5 minute read

Hiya! It’s been a while since I last made a post here.

I’ve recently started to learn more about Cryptography (in a formal University lecture setting) and I wanted to share some Crypto-related things that I’ve learnt here, to consolidate my learning, and to aid my revision for the upcoming midterm exams.

I’ve really enjoyed learning about Cryptography thus far (at an introductory level), and I find it super interesting! Given my interest, I am therefore planning to take some higher level Crypto-based modules in the future, in order to learn more.

I am also considering taking some algorithm-centric modules (like CS3230 - Design and Analysis of Algorithms), though I will say, that my math isn’t necessarily the strongest, and I don’t really like grinding out DSA leetcode problems either. Of course, I will definitely try to take steps and improve in these aspects before I take a plunge into the deep end 😁.

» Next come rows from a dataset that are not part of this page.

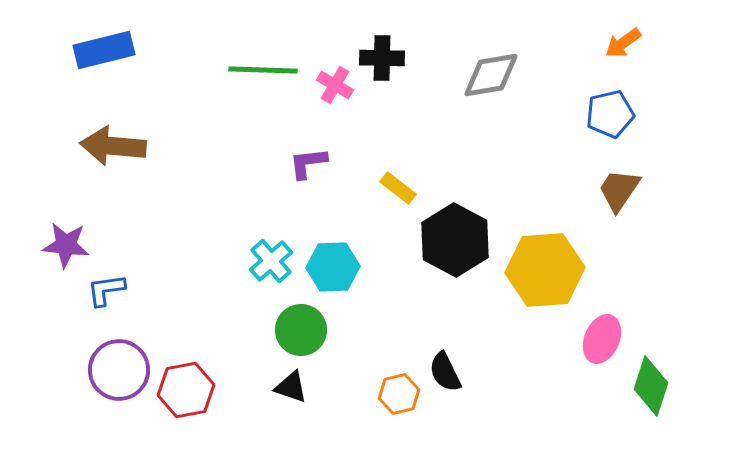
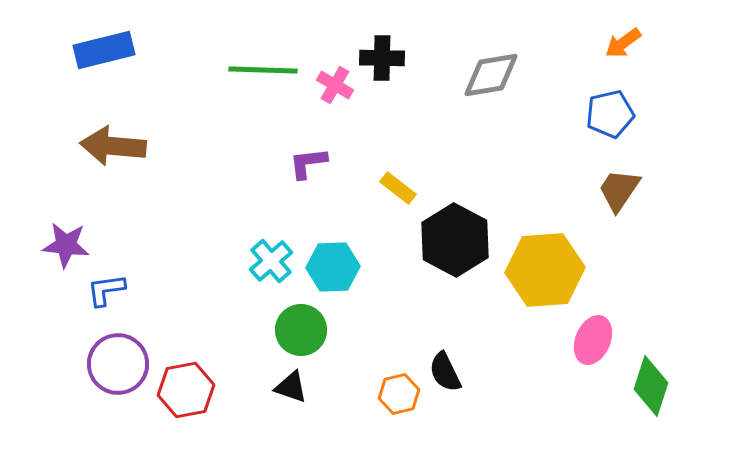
pink ellipse: moved 9 px left, 1 px down
purple circle: moved 1 px left, 6 px up
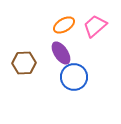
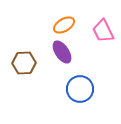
pink trapezoid: moved 8 px right, 5 px down; rotated 75 degrees counterclockwise
purple ellipse: moved 1 px right, 1 px up
blue circle: moved 6 px right, 12 px down
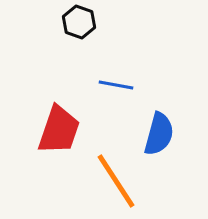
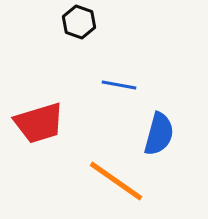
blue line: moved 3 px right
red trapezoid: moved 20 px left, 7 px up; rotated 54 degrees clockwise
orange line: rotated 22 degrees counterclockwise
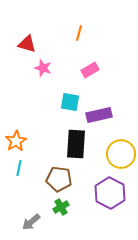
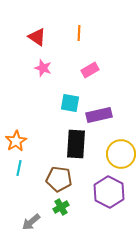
orange line: rotated 14 degrees counterclockwise
red triangle: moved 10 px right, 7 px up; rotated 18 degrees clockwise
cyan square: moved 1 px down
purple hexagon: moved 1 px left, 1 px up
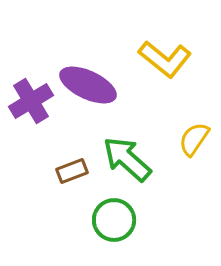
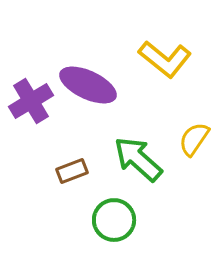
green arrow: moved 11 px right
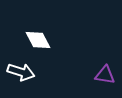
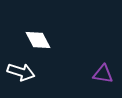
purple triangle: moved 2 px left, 1 px up
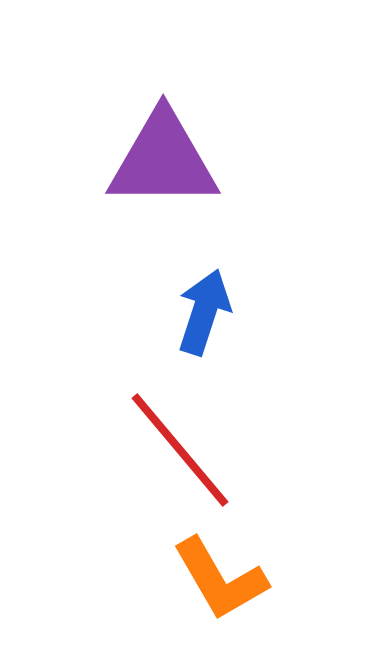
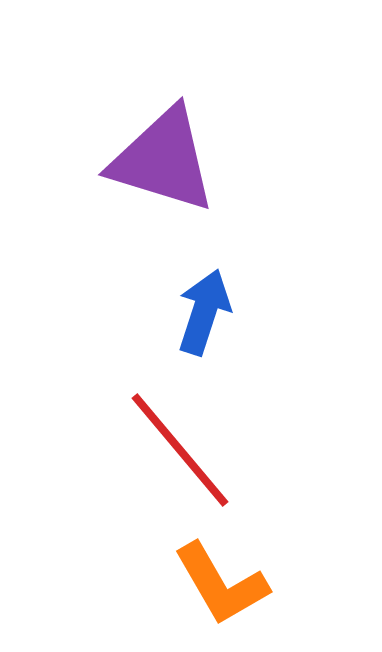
purple triangle: rotated 17 degrees clockwise
orange L-shape: moved 1 px right, 5 px down
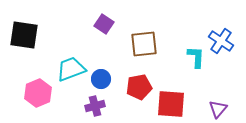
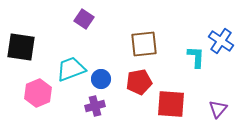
purple square: moved 20 px left, 5 px up
black square: moved 3 px left, 12 px down
red pentagon: moved 5 px up
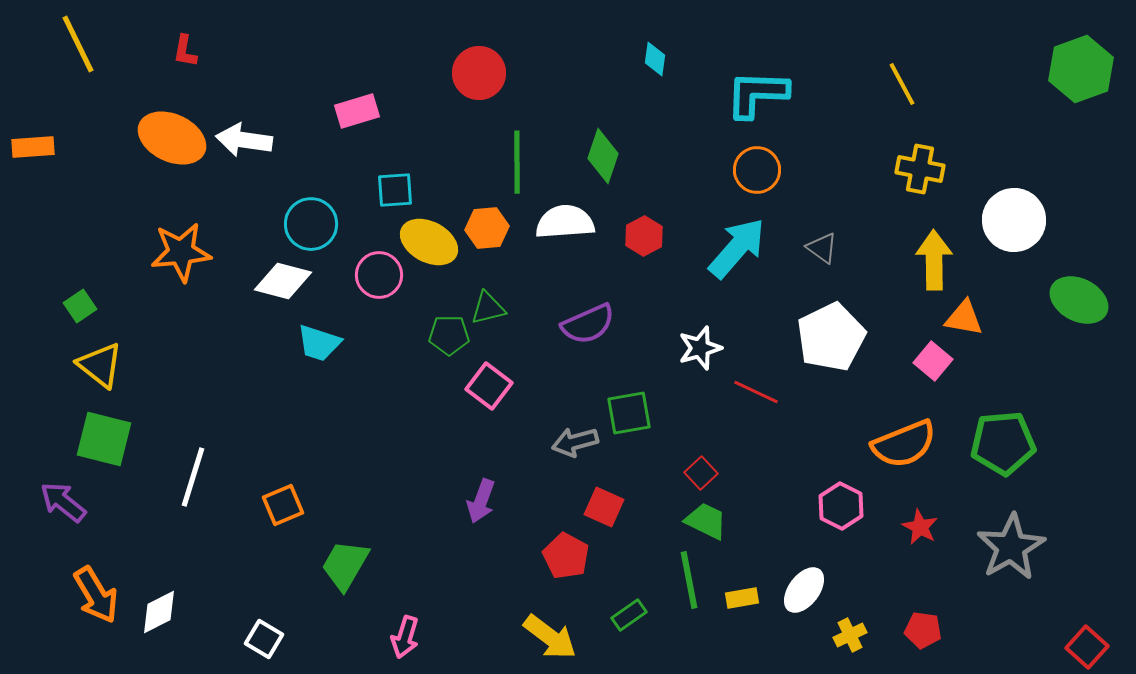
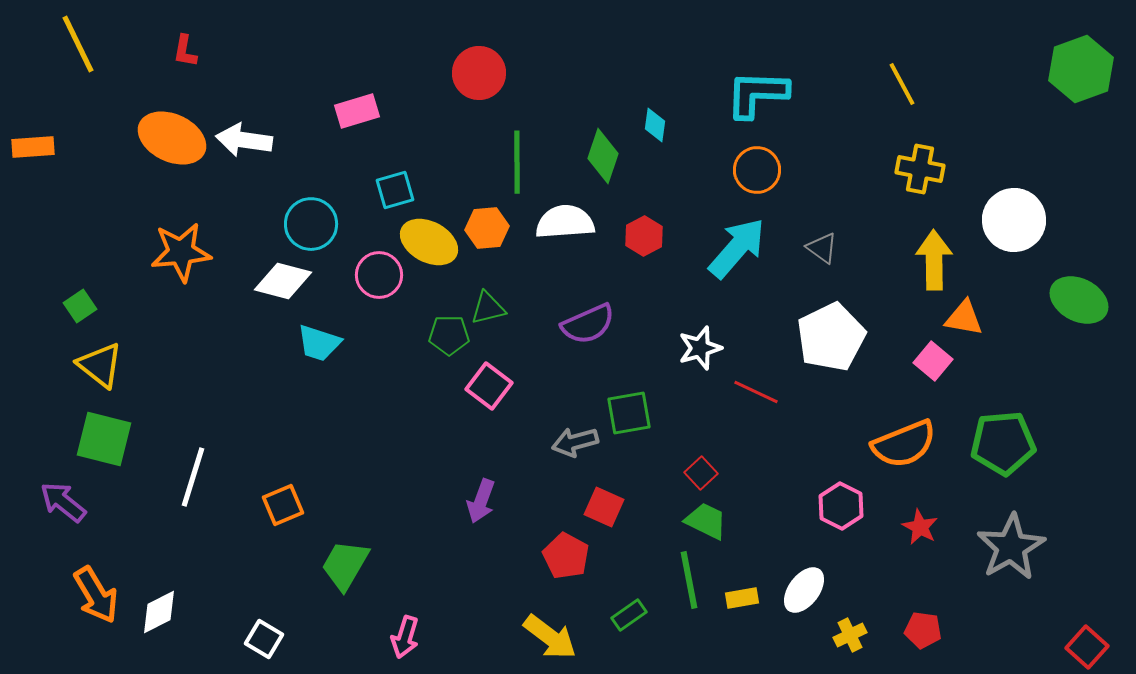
cyan diamond at (655, 59): moved 66 px down
cyan square at (395, 190): rotated 12 degrees counterclockwise
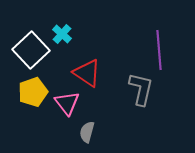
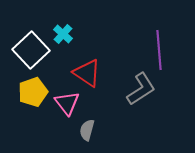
cyan cross: moved 1 px right
gray L-shape: rotated 44 degrees clockwise
gray semicircle: moved 2 px up
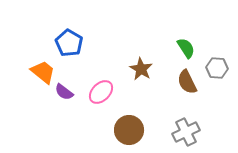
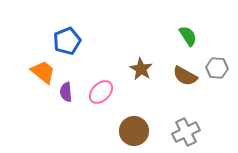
blue pentagon: moved 2 px left, 2 px up; rotated 20 degrees clockwise
green semicircle: moved 2 px right, 12 px up
brown semicircle: moved 2 px left, 6 px up; rotated 35 degrees counterclockwise
purple semicircle: moved 2 px right; rotated 48 degrees clockwise
brown circle: moved 5 px right, 1 px down
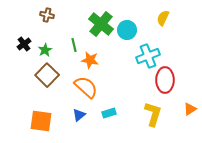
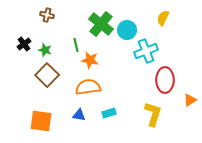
green line: moved 2 px right
green star: rotated 24 degrees counterclockwise
cyan cross: moved 2 px left, 5 px up
orange semicircle: moved 2 px right; rotated 50 degrees counterclockwise
orange triangle: moved 9 px up
blue triangle: rotated 48 degrees clockwise
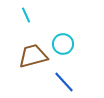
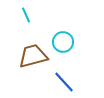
cyan circle: moved 2 px up
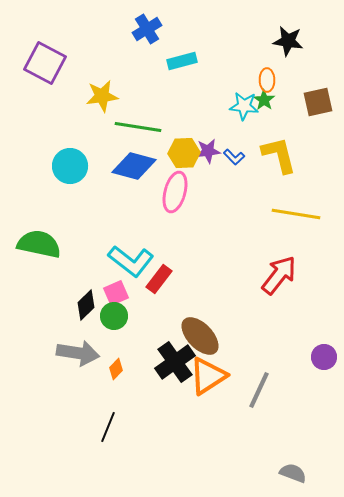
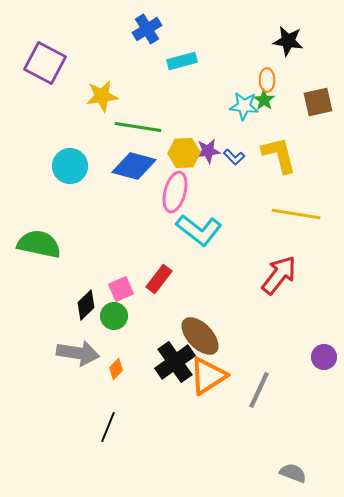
cyan L-shape: moved 68 px right, 31 px up
pink square: moved 5 px right, 4 px up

Apologies for the digression. Without further ado, let’s dive right into the first topic on RSA!

What is RSA?

From Wikipedia:

RSA (Rivest–Shamir–Adleman) is a public-key cryptosystem, one of the oldest widely used for secure data transmission. The initialism “RSA” comes from the surnames of Ron Rivest, Adi Shamir and Leonard Adleman, who publicly described the algorithm in 1977.

When we think of Public-Key Cryptography (PKC), RSA will probably be the first thing to come to mind. It is probably the most well-known cryptographic method, and is still widely used today.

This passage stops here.